Il y avait beaucoup de paperasse, d’administration et de choses à faire quand un être cher décède. J’ai tout affronté comme un travail.

Triez les images et écrivez la nécrologie. Avisez l’assurance automobile. Aviser le service de santé. Avisez Service Canada. Avisez l’Agence du revenu du Canada. Envoyer des lettres. Envoyez des formulaires. Renvoyez ceci, le « i » n’était pas pointillé. Renvoyez cela, parce que le superviseur de l’assurance automobile était irritable. Faites-le simplement.

Mais si je m’autorise à m’arrêter et à revenir à ce moment – ​​le moment où la police a dit : « Je suis désolé de vous le dire… » – je fond en sanglots. Des sanglots déchirants que je ne peux pas contrôler. Je ne peux pas respirer. Je ne peux pas penser. Si je peux, je m’accroche à quelque chose, pour ne pas finir à genoux sur-le-champ. Si je n’y vais pas « là-bas », je peux m’en sortir presque tous les jours.

Nous avons répandu ses cendres ici, là, dans des endroits que nous pensions qu’il aimerait, dans des endroits où il aimait traîner, dans des endroits où il n’était jamais allé. Nous avons tenu son petit mais significatif mémorial au terrain de camping du Winnipeg Folk Fest.

Nous sommes allés en République dominicaine en mars. Un matin, au petit-déjeuner, mon mari a mentionné avoir dispersé ses cendres dans les Caraïbes, où notre fils n’était jamais allé et j’ai de nouveau éclaté en sanglots déchirants. Juste une mention de lui, et je pleure de façon incontrôlable. Un jour, je serai peut-être dans l’allée des condiments en train de regarder la sauce Frank’s RedHot.
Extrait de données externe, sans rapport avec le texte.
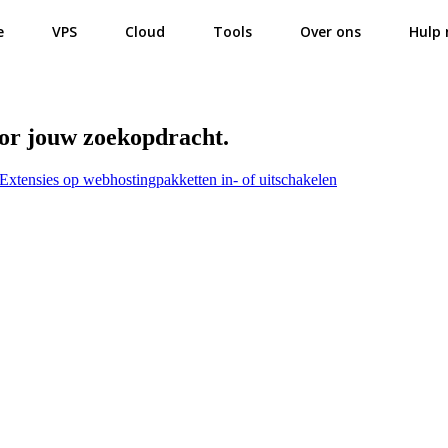
e
VPS
Cloud
Tools
Over ons
Hulp 
oor jouw zoekopdracht.
xtensies op webhostingpakketten in- of uitschakelen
Il riait et récitait la ligne commerciale, « Je mets ça sur tout! » Et je m’effondre.

Il se moquerait de nous en dispersant ses cendres partout. Je sais qu’il dirait: « Qu’est-ce que c’est, maman! Je m’en fous de ça! »
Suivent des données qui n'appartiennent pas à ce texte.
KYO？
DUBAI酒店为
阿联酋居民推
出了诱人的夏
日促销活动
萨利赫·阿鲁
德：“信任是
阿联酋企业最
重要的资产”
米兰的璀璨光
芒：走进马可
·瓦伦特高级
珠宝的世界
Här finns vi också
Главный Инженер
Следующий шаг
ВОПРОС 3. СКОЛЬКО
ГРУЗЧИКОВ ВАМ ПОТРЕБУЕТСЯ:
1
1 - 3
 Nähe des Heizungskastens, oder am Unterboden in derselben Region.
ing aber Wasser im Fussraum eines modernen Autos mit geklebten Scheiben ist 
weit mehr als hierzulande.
Mais nous le faisons. Nous essayons juste de montrer du respect à sa mémoire.

Quelques mois après sa mort, ma fille a suggéré que nous allions quelque part pour Thanksgiving. C’était aussi l’anniversaire de Darell, mais c’était la partie tacite. J’ai dit: « Bien sûr! »

Nous avons donc quitté la province pour un voyage à Victoria.
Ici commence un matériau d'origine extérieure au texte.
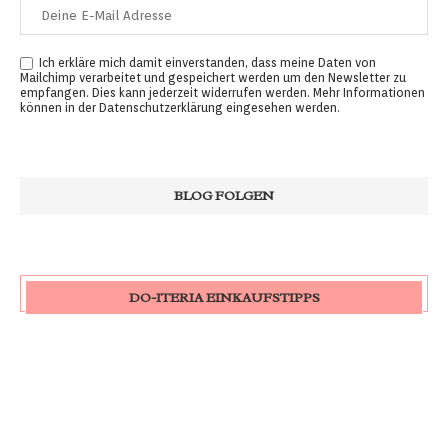
Ich erkläre mich damit einverstanden, dass meine Daten von
Mailchimp verarbeitet und gespeichert werden um den Newsletter zu
empfangen. Dies kann jederzeit widerrufen werden. Mehr Informationen
können in der
Datenschutzerklärung
eingesehen werden.
DO-ITERIA EINKAUFSTIPPS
C’était le meilleur moyen de franchir cette première étape – son premier anniversaire sans être avec nous sur cette terre.

Ma fille a prévu tellement d’activités que nous n’avons pas eu le temps de réfléchir. Nous avons juste apprécié chaque instant avec notre fille et notre gendre. Ils ont tous deux été notre force et notre roc en ces temps difficiles à travers sa dépendance puis sa mort.

Et nous avons dépassé le jour redouté.

Une femme embrasse un homme par derrière alors qu'ils sont tous les deux assis sur les marches d'un jardin.
Darrell Nicholson est embrassé par sa sœur, Carly. (Soumis par Shirley Nicholson)

Si l’amour avait pu sauver notre fils, il serait sûrement bien vivant aujourd’hui. Si l’amour avait pu… mais il ne l’a pas fait. C’était notre beau garçon. Notre petit gars énergique qui pourrait se faire de meilleurs amis à la cour de récréation. C’était notre beau jeune homme qui pouvait charmer les filles.

Il avait des idées, des projets, des rêves et un rendez-vous d’essai moto la semaine prochaine.

Il n’avait pas prévu de mourir à 27 ans. Il était plus que ses addictions. Il était notre fils, notre frère, notre petit-fils, notre neveu, notre cousin et nous l’aimions tous tellement.